20Dukes11 wrote:She has access to the following Vanguard and Spartan funds:
Spartan® Total Market Index Fund - Fidelity Advantage Class (0.07%)
Spartan® Extended Market Index Fund - Fidelity (0.07%)
Vanguard Total International Stock Index Fund Signal Shares (0.16%)
You could put the S&P 500 Index in His 401k and complete it with the Extended Market in her 403b. Roughly 80% large caps (500 Index) plus 20% mid/small caps (Extended Market) makes up the total US stock market.
20Dukes11 wrote:The S&P500 Index you're referring to is my Vanguard STAR fund, correct?
That would mean 80% of our entire contributions would fall into this STAR fund, and then remaining 20% would go into the Extended Market to boost our mid/small cap exposure?
20Dukes11 wrote:I'll assume we don't want to consider her TSERS in this analysis, but stop me if I'm mistaken.
20Dukes11 wrote:So this additional 6% I'm no longer putting into the 401K (or any additional amount) could now be going into the wife's 403b?
20Dukes11 wrote:1. The figures you used for the 2 specific accounts - $15K for the 401K, and $20K for the 403B - are these roughly the amounts we want to see in the accounts before we start moving things into various index funds?
2. Should my wife's 403b be entirely Roth at this point? This may be one of those "its up to you, since we don't know what taxes will be like in XX years" type questions. Currently, my 401K contributions are entirely Roth, based off of my own opinion that I'll (presumably) be in a higher tax bracket whenever I start making withdrawals. I'd assume we'd want her 403b to be entirely Roth as well.
3. I feel really smart asking this one: How do I go about contributing to my wife's 403b? Is there a certain correct process in which I actually put money into the account? I can totally see myself doing that "wrong" per say, if that makes any sense.
20Dukes11 wrote:How do I, her spouse, contribute to her plan?
20Dukes11 wrote:Since switching my future contributions over to the VGSTX fund, I have some more noob questions. Obviously, since I just switched over to this fund from the Lifetime 2050, about 97% of my balance still lies in the Lifetime 2050. Do I transfer the entirety of this balance over into the VGSTX? Additionally, with my new contributions to my wife's 403b, we should also be moving that entire balance over to the VGEMX fund, correct?

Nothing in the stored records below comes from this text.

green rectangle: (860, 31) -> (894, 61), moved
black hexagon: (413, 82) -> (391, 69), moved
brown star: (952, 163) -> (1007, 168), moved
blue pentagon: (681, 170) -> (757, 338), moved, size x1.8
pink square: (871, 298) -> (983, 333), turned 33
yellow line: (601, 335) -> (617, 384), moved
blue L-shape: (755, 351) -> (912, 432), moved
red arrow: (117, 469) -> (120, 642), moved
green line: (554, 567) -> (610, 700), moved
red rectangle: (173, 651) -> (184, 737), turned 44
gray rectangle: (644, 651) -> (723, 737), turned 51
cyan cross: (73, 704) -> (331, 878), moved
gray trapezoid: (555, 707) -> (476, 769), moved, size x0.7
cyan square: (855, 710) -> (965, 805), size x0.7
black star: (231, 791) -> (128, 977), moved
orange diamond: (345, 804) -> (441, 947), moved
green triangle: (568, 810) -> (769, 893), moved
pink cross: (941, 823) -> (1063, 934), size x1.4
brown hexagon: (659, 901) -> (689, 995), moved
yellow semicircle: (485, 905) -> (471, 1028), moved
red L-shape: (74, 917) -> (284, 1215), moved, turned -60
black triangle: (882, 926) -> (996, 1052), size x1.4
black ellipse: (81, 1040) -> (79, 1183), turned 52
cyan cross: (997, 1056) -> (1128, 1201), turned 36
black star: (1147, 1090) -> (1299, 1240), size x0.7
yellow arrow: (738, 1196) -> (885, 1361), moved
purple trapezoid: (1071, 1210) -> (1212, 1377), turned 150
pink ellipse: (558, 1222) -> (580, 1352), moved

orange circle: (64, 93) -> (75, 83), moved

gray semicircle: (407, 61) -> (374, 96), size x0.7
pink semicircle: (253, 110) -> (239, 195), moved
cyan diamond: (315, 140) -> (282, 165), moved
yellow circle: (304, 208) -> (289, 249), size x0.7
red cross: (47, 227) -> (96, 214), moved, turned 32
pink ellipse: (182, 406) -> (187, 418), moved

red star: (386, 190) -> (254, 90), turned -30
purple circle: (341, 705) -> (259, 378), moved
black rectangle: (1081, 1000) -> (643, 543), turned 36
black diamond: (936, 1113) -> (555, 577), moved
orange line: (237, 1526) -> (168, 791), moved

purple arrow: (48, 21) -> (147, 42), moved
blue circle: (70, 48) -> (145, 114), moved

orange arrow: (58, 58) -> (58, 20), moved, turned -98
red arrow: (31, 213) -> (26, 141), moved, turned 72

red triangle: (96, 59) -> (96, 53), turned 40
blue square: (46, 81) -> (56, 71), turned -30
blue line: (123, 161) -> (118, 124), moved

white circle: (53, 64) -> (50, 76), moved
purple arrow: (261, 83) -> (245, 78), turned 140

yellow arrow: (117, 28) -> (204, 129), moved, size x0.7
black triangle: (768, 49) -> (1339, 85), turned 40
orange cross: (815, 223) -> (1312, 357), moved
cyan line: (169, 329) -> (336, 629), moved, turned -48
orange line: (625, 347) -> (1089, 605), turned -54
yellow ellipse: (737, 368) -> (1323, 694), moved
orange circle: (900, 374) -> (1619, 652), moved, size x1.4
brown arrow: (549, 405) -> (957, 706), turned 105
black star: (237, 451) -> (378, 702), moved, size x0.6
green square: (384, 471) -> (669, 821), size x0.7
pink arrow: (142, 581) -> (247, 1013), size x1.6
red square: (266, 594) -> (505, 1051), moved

20Dukes11 wrote:I guess the most obvious solution is to do a one-time dump of some cash into the 403b account to help it catch up
So, you have $15K in your 401k. How much does she have in her 403b? Do you have any IRAs yet? Are you still in STAR and Wellington?
Your best bet here is to stop obsessing about exact allocation, and start figuring out how to contribute the most money possible. In summary, you should do this:
1. Contribute to your 401k up to the employer match (done?)
2. Contribute to spouse's TSERS up to the employer match if any (done?)
3. Fully fund Roth IRA's for both you and spouse. This should be your emergency fund. Are you doing this?
4. Any extra, split the difference between her 403b and your 401k, up to max in each.
20Dukes11 wrote:3. Fully fund Roth IRA's for both you and spouse. This should be your emergency fund. Are you doing this?
Nope. Wife and I have an emergency fund of $15K in a local credit union savings account (earns .75% interest). I have not found any other investing or savings vehicle that I feel properly educated about to put this emergency fund in. I don't believe there's anything out there as liquid as this savings account. Isn't an emergency fund for...emergencies? Like, "I need this $ now because my hot water heater just went out." I was thinking putting this $15K anywhere else would "tie it up", and that's not what emergency funds are for.